Aim of the task:
Search the material below for the word "tanıtıldı". Copy every line where it is found.

Excerpted records:

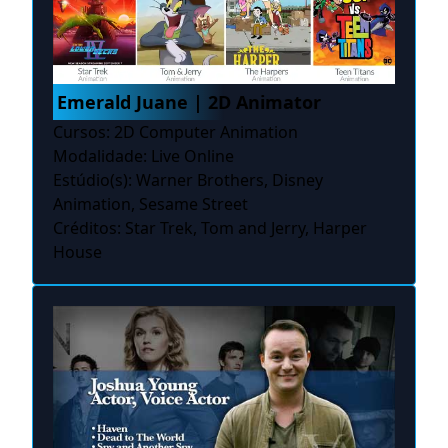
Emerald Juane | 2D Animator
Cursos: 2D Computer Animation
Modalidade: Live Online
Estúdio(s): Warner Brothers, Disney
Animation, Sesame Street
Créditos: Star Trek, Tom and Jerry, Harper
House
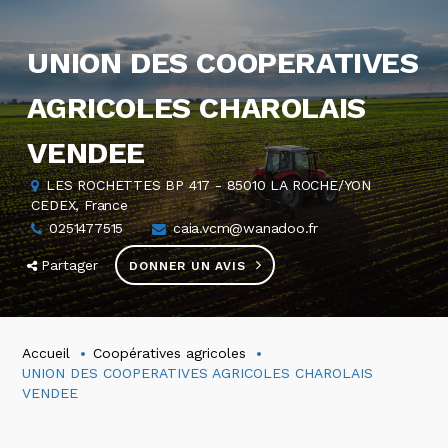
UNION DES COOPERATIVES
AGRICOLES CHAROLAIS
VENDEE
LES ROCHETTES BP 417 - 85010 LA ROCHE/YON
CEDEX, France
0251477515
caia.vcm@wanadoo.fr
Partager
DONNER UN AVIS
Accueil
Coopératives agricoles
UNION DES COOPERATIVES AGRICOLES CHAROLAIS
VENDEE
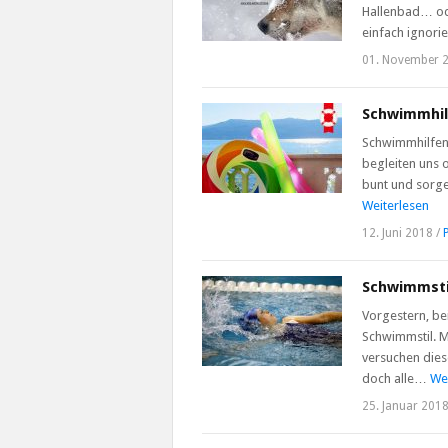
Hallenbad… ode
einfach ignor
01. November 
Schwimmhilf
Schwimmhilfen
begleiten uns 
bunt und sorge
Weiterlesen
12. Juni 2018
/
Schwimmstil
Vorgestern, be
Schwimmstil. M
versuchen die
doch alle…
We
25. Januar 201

---

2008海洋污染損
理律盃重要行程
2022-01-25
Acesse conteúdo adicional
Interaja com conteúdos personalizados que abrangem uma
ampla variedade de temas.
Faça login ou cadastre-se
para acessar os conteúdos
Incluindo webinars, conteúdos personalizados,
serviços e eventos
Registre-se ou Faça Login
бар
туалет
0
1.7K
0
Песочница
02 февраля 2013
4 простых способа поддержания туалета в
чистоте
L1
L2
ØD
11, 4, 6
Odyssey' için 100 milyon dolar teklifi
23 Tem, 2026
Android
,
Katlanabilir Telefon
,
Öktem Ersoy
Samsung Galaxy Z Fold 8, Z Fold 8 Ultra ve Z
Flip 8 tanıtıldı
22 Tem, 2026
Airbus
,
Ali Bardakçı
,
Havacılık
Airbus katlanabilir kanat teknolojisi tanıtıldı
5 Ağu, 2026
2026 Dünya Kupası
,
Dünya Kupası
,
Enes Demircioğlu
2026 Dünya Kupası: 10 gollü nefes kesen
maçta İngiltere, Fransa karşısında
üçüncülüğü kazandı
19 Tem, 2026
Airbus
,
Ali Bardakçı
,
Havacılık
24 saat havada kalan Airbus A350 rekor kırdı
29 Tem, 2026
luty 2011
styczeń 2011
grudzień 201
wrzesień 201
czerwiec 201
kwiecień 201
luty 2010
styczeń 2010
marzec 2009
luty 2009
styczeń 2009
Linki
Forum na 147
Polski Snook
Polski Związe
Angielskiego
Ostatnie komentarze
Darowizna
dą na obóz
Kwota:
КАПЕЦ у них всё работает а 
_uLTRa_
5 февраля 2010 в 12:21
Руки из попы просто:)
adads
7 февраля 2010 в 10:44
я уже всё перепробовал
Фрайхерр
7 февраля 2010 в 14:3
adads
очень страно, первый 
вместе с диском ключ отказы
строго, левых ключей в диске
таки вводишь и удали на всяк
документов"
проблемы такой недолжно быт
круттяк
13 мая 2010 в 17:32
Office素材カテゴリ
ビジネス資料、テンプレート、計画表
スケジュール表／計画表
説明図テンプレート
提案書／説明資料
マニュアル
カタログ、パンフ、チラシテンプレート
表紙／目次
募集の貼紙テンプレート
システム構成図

--

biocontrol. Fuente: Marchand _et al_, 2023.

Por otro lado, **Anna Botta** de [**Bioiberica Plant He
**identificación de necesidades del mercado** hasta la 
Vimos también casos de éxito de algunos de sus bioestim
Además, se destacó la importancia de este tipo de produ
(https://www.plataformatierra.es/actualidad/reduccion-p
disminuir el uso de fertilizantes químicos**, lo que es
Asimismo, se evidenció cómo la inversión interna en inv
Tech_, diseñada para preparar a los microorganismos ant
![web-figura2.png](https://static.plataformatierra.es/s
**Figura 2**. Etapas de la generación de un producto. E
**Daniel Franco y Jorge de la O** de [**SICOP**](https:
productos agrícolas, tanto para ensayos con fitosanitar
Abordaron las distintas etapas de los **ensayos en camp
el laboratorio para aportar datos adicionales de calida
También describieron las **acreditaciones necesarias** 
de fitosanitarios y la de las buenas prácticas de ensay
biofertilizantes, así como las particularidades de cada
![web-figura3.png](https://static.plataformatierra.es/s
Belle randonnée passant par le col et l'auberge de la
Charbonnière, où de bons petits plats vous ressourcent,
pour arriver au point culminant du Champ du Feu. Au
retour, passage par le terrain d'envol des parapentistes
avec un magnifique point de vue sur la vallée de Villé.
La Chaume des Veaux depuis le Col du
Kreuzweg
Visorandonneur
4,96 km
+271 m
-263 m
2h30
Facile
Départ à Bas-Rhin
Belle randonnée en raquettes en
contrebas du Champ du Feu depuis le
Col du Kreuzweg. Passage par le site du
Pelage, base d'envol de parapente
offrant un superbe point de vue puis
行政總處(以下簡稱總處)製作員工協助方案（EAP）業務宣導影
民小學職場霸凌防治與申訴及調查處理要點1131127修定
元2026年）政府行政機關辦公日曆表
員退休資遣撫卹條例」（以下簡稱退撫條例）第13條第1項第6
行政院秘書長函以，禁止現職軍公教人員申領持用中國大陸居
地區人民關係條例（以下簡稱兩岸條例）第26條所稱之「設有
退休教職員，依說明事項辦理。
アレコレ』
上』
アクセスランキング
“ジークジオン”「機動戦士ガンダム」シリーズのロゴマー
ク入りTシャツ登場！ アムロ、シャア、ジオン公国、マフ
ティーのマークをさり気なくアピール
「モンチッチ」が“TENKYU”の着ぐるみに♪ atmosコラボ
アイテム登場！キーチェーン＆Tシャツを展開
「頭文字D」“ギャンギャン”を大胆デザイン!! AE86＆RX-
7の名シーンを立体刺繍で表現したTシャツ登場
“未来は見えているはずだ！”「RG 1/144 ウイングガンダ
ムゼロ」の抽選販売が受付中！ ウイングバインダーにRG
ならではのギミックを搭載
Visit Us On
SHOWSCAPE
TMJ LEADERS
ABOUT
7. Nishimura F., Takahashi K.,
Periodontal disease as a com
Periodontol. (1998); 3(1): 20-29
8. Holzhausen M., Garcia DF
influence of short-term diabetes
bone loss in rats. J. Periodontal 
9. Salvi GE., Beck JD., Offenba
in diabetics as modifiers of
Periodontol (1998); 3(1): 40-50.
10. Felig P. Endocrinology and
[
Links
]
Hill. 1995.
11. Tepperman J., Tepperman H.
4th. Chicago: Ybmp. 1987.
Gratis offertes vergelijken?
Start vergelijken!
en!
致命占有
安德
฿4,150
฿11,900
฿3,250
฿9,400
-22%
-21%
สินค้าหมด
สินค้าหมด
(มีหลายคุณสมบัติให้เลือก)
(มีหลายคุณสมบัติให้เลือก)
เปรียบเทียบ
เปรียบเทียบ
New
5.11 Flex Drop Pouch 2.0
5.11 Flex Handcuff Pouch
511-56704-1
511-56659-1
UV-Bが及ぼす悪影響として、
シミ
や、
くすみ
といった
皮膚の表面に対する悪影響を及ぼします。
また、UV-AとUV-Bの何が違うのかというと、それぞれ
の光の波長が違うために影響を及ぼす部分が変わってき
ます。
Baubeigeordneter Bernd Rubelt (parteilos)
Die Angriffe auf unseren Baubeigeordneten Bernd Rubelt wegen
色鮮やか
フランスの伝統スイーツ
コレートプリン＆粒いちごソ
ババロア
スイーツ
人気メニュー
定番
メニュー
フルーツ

Reply to the exercise:
Flip 8 tanıtıldı
Airbus katlanabilir kanat teknolojisi tanıtıldı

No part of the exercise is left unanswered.